When interest rates rise, it will have an impact on banks. This is because the Bank of England lends money to banks and so when they change the interest rate that they lend at, it has a knock-on effect to all other banks, building societies and financial institutions. This means that individuals will all be affected if they hold a loan or savings. The impact on loans tends to be more immediate because banks do not want to lose out on profits and so if it is more expensive for them to borrow money, they will immediately pass those costs on to people that borrow from them and put up their variable interest rates on loans. For savings the impact tends to be slower.
Savings Interest Changes
Savings account interest tends to be slower to respond to rate changes. This is because banks and building societies are paying out rather than receiving money from you and therefore you having savings with them costs them money. They will not want to pay you more interest than necessary.

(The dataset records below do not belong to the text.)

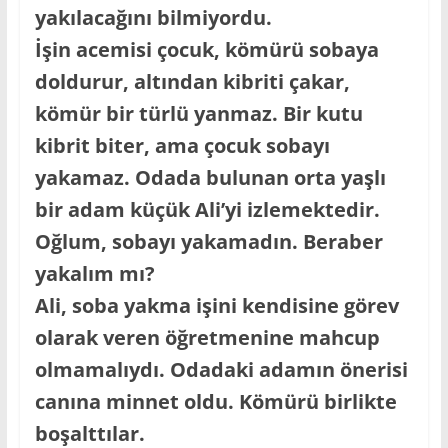
yakılacağını bilmiyordu.
İşin acemisi çocuk, kömürü sobaya
doldurur, altından kibriti çakar,
kömür bir türlü yanmaz. Bir kutu
kibrit biter, ama çocuk sobayı
yakamaz. Odada bulunan orta yaşlı
bir adam küçük Ali’yi izlemektedir.
Oğlum, sobayı yakamadın. Beraber
yakalım mı?
Ali, soba yakma işini kendisine görev
olarak veren öğretmenine mahcup
olmamalıydı. Odadaki adamın önerisi
canına minnet oldu. Kömürü birlikte
boşalttılar.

Often it takes one place upping their rates to cause others to have to so that they can compete with them and they may all try to hold out for as long as possible to make sure that they can make the highest profits they can before upping their rates. New rates are not always well advertised either so you may need to do some research if you are looking to open a new savings account to put your money into.
Types of Savings
It is good to have an understanding of the different types of savings accounts so that you can pick the best one for you. If rates are rising, then it could be good to save more money but you want to make sure that you put it into the best place. You will find that there are accounts which have low rates that are instant access, which means that you can get your money as soon as you need it. This is great if you want some money for emergencies or if you run out before you get paid. However, if you have an excess of money then you might want to put some into a savings account that pays more interest where you have to leave it in there for a length of time. For example, you will have the option of taking out a bond, which will give you a fixed rate of interest as long as you keep your money in for at least a year. The longer you keep the money in, the more interest you will be able to get. It is a gamble though, as if you tie your money up for three years and interest rates rise rapidly you may actually find you could have done better putting it elsewhere. You may also need the money and not be able to get it. A notice account can be a better solution for some people as you can draw the money out but only after a certain amount of time; perhaps between 30 and 90 days, depending on the terms of the specific account. These will also pay more interest than an instant access account, so could be worth looking at.
Advantages of Saving
There are many advantages to saving and so it is worth doing. If you suddenly need money and you have savings, it means that you will not need to borrow money but you will be able to take some money from those savings instead. This can save you a lot of money because loans are really expensive. There is a peace of mind that goes along with having savings that will help you to feel a lot more confident that if anything happens where you need money, it will be there to help you. There is a fun factor, that if you want a holiday or a treat, then you can use some of your savings for that. Of course, if you spend your savings, then you will need to replace them, but this can be pretty easy to do if you have a monthly payment going from your current account to your savings account each month, on the day that you are paid. Your savings will easily build up and you will have money available when you need it. Even if it is just a small amount each month, you can always put extra chunks of money in the account if you have extra.
Disadvantages of Saving
Savings interest is never normally as high as inflation. Inflation is the rate that prices are increasing and so if savings interest is lower, it means that you will be losing value on the money that you have. If you spend the money today, you may get more items for it, than if you leave it in the bank for a few years and spend it then, as inflation is likely to go up more than the interest rate. However, if you spend the money then you may just use up the items and have nothing to show for the money. So, if you buy a meal out, toys that children grow out of and things like this, then you may not get any more value from the money. Obviously, it depends on what you are buying and how valuable those items or experiences are to you or the person that you give it to. Finding a better rate of interest and getting a balance between saving and spending can really help to give you the best of both.